WHAT THIS TASK INVOLVES :: The reply must repeat each entry exactly and contain no pictures.

Records excerpted from a collection ::
__________________________________________________
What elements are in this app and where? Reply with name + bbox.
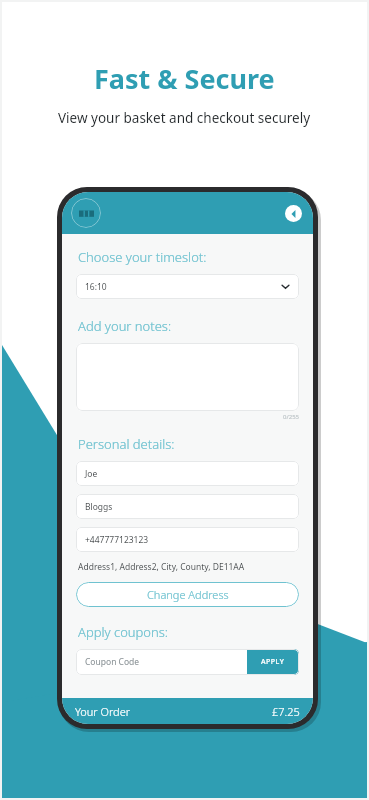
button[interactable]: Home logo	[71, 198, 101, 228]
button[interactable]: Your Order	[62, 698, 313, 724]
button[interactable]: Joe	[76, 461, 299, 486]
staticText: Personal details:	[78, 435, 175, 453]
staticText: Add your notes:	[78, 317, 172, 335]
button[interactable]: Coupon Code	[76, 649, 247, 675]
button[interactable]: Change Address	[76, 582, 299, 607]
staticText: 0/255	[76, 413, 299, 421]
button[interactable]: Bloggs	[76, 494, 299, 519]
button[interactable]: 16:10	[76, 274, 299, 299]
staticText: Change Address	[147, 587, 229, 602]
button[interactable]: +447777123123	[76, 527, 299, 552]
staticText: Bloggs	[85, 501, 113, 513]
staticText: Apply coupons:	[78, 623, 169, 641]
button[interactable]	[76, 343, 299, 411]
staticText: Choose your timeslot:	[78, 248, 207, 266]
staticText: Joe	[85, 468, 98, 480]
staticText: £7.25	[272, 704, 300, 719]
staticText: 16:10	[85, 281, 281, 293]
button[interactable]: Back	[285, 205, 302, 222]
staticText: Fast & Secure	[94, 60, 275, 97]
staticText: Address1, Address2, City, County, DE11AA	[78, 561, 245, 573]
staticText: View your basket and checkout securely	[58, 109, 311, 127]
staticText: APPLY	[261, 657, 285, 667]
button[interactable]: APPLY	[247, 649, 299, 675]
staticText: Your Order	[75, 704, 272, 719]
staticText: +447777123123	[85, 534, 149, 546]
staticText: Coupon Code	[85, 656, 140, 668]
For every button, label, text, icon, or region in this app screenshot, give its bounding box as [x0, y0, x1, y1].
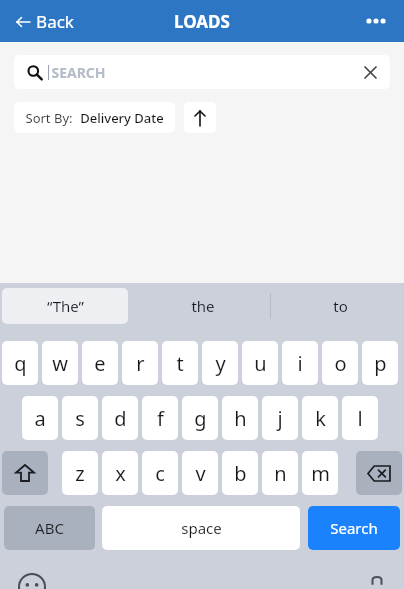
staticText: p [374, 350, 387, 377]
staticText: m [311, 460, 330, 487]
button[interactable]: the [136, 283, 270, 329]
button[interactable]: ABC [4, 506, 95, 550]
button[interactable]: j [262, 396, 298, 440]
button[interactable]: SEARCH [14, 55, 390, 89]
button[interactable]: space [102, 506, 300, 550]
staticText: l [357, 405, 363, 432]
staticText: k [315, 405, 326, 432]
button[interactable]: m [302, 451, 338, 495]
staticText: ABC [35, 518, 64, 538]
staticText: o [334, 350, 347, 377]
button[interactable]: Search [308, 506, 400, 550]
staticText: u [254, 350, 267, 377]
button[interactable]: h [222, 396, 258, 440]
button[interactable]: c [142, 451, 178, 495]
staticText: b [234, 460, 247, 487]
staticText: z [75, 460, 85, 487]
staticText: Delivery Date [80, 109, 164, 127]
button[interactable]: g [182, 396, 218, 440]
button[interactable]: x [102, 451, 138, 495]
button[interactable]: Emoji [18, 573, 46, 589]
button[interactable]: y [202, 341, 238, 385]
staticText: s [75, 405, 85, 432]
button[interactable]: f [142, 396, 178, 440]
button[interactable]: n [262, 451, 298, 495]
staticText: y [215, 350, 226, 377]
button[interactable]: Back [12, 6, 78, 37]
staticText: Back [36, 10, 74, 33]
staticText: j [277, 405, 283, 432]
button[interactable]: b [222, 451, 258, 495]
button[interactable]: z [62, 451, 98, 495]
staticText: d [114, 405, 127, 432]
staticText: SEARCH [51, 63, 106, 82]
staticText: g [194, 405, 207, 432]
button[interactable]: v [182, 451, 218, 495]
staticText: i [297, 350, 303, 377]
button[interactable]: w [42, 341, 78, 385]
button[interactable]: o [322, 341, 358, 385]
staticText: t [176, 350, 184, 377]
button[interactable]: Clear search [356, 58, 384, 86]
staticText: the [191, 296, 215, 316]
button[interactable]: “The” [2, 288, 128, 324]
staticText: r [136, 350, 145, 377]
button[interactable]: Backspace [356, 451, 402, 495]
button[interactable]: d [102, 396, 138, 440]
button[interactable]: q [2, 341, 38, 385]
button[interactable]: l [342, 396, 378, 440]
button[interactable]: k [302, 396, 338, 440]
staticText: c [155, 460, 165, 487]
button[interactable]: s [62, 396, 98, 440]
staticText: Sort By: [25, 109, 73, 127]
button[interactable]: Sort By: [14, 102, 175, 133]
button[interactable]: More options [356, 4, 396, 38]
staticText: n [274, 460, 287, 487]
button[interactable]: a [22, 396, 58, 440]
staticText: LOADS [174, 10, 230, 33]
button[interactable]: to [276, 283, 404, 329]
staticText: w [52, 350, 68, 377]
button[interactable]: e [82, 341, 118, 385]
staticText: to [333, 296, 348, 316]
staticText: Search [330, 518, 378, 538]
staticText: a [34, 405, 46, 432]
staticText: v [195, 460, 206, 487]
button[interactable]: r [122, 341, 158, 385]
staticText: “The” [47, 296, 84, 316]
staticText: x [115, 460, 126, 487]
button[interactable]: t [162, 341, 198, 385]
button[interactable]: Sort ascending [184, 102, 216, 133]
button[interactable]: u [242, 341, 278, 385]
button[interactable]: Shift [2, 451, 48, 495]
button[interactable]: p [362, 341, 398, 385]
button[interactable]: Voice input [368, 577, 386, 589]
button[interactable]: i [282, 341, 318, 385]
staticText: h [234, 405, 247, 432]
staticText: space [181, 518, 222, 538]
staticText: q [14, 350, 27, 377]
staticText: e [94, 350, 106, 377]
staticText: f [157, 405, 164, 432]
__________________________________________________
EXERCISE ANSWER ::
What elements are in this app and where? Reply with name + bbox.
button[interactable]: Home logo	[71, 198, 101, 228]
button[interactable]: Your Order	[62, 698, 313, 724]
button[interactable]: Joe	[76, 461, 299, 486]
staticText: Personal details:	[78, 435, 175, 453]
staticText: Add your notes:	[78, 317, 172, 335]
button[interactable]: Coupon Code	[76, 649, 247, 675]
button[interactable]: Change Address	[76, 582, 299, 607]
staticText: 0/255	[76, 413, 299, 421]
button[interactable]: Bloggs	[76, 494, 299, 519]
button[interactable]: 16:10	[76, 274, 299, 299]
staticText: Change Address	[147, 587, 229, 602]
button[interactable]: +447777123123	[76, 527, 299, 552]
staticText: Bloggs	[85, 501, 113, 513]
staticText: Apply coupons:	[78, 623, 169, 641]
button[interactable]	[76, 343, 299, 411]
staticText: Choose your timeslot:	[78, 248, 207, 266]
staticText: Joe	[85, 468, 98, 480]
staticText: £7.25	[272, 704, 300, 719]
staticText: 16:10	[85, 281, 281, 293]
button[interactable]: Back	[285, 205, 302, 222]
staticText: Fast & Secure	[94, 60, 275, 97]
staticText: Address1, Address2, City, County, DE11AA	[78, 561, 245, 573]
staticText: View your basket and checkout securely	[58, 109, 311, 127]
staticText: APPLY	[261, 657, 285, 667]
button[interactable]: APPLY	[247, 649, 299, 675]
staticText: Your Order	[75, 704, 272, 719]
staticText: +447777123123	[85, 534, 149, 546]
staticText: Coupon Code	[85, 656, 140, 668]
For every button, label, text, icon, or region in this app screenshot, give its bounding box as [x0, y0, x1, y1].
staticText: p [374, 350, 387, 377]
staticText: m [311, 460, 330, 487]
button[interactable]: the [136, 283, 270, 329]
button[interactable]: ABC [4, 506, 95, 550]
button[interactable]: j [262, 396, 298, 440]
button[interactable]: SEARCH [14, 55, 390, 89]
button[interactable]: space [102, 506, 300, 550]
staticText: l [357, 405, 363, 432]
staticText: k [315, 405, 326, 432]
button[interactable]: m [302, 451, 338, 495]
staticText: ABC [35, 518, 64, 538]
staticText: o [334, 350, 347, 377]
button[interactable]: Search [308, 506, 400, 550]
staticText: u [254, 350, 267, 377]
button[interactable]: h [222, 396, 258, 440]
button[interactable]: c [142, 451, 178, 495]
staticText: b [234, 460, 247, 487]
staticText: z [75, 460, 85, 487]
staticText: Delivery Date [80, 109, 164, 127]
button[interactable]: g [182, 396, 218, 440]
button[interactable]: x [102, 451, 138, 495]
button[interactable]: Emoji [18, 573, 46, 589]
button[interactable]: y [202, 341, 238, 385]
staticText: s [75, 405, 85, 432]
button[interactable]: f [142, 396, 178, 440]
button[interactable]: n [262, 451, 298, 495]
staticText: y [215, 350, 226, 377]
button[interactable]: Back [12, 6, 78, 37]
staticText: Back [36, 10, 74, 33]
staticText: j [277, 405, 283, 432]
button[interactable]: b [222, 451, 258, 495]
button[interactable]: z [62, 451, 98, 495]
staticText: d [114, 405, 127, 432]
staticText: SEARCH [51, 63, 106, 82]
staticText: g [194, 405, 207, 432]
button[interactable]: v [182, 451, 218, 495]
staticText: i [297, 350, 303, 377]
button[interactable]: w [42, 341, 78, 385]
button[interactable]: o [322, 341, 358, 385]
staticText: t [176, 350, 184, 377]
button[interactable]: Clear search [356, 58, 384, 86]
staticText: the [191, 296, 215, 316]
button[interactable]: “The” [2, 288, 128, 324]
staticText: r [136, 350, 145, 377]
button[interactable]: Backspace [356, 451, 402, 495]
button[interactable]: d [102, 396, 138, 440]
button[interactable]: q [2, 341, 38, 385]
button[interactable]: l [342, 396, 378, 440]
button[interactable]: k [302, 396, 338, 440]
staticText: c [155, 460, 165, 487]
button[interactable]: s [62, 396, 98, 440]
staticText: Sort By: [25, 109, 73, 127]
button[interactable]: Sort By: [14, 102, 175, 133]
button[interactable]: More options [356, 4, 396, 38]
staticText: n [274, 460, 287, 487]
button[interactable]: a [22, 396, 58, 440]
staticText: LOADS [174, 10, 230, 33]
button[interactable]: to [276, 283, 404, 329]
staticText: w [52, 350, 68, 377]
button[interactable]: e [82, 341, 118, 385]
staticText: to [333, 296, 348, 316]
staticText: Search [330, 518, 378, 538]
staticText: a [34, 405, 46, 432]
staticText: v [195, 460, 206, 487]
button[interactable]: r [122, 341, 158, 385]
staticText: “The” [47, 296, 84, 316]
staticText: x [115, 460, 126, 487]
button[interactable]: t [162, 341, 198, 385]
button[interactable]: Sort ascending [184, 102, 216, 133]
button[interactable]: u [242, 341, 278, 385]
button[interactable]: Shift [2, 451, 48, 495]
button[interactable]: p [362, 341, 398, 385]
button[interactable]: Voice input [368, 577, 386, 589]
button[interactable]: i [282, 341, 318, 385]
staticText: h [234, 405, 247, 432]
staticText: space [181, 518, 222, 538]
staticText: q [14, 350, 27, 377]
staticText: e [94, 350, 106, 377]
staticText: f [157, 405, 164, 432]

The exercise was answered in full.